I have been noticing around the valley that several orchards have been removing pear trees and burning them. Can you provide information as to why? Are they replanting them, or are they moving to grapes? Is there some other reason?

I have been noticing around the valley that several orchards have been removing pear trees and burning them. Can you provide information as to why? Are they replanting them, or are they moving to grapes? Is there some other reason?

— Tony Z., Medford

Local orchardists over the past few decades have torn up their trees for many reasons, including the trees' age, profitability (or unprofitability) of pears and plans to develop the land. More often than not, pear trees haven't been replanted.
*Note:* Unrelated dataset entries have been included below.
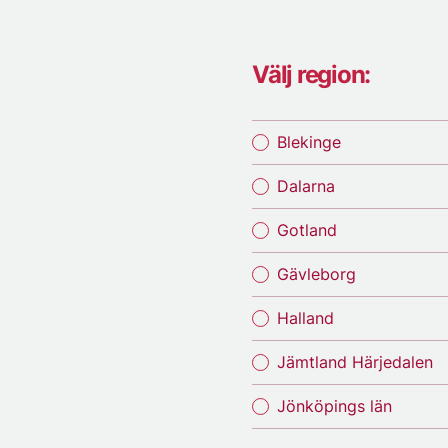
Välj region:
Blekinge
Dalarna
Gotland
Gävleborg
Halland
Jämtland Härjedalen
Jönköpings län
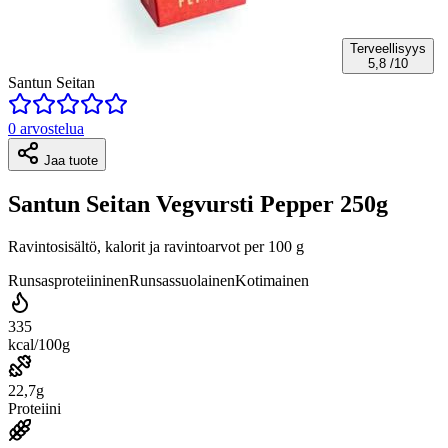
Terveellisyys
5,8
/10
Santun Seitan
0 arvostelua
Jaa tuote
Santun Seitan Vegvursti Pepper 250g
Ravintosisältö, kalorit ja ravintoarvot per 100 g
Runsasproteiininen
Runsassuolainen
Kotimainen
335
kcal/100g
22,7g
Proteiini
Typically, the uprooted trees are chipped, said Phil VanBuskirk, administrator of the Southern Oregon Research and Extension Center in Central Point. The stumps and root balls, however, often are burned because they harbor rocks and other debris that could foul chipping equipment, VanBuskirk added.

Although you don't give a location for the orchards, VanBuskirk said he knows of just two — both near South Stage Road — that are being removed. In both cases, the owners lost a buyer for their pears when the Southern Oregon Sales cooperative dissolved last year.

The county's "abandoned orchard" ordinance prohibits landowners from leaving their orchards untended, VanBuskirk said. Failing to spray for pests and diseases affects the health of other local orchards, he added. So to avoid the cost of tending unprofitable trees, landowners elect to remove them.

In the case of one parcel VanBuskirk cited, owned by KOGAP Enterprises Inc., zoning requirements limit options, so the property's future remains in the air, according to a Mail Tribune story published earlier this month. Owners said they considered planting grapes, olives or a tree farm that would grow poplars for pulp mills. But the owners say they will wait at least a year before moving forward with any new plans.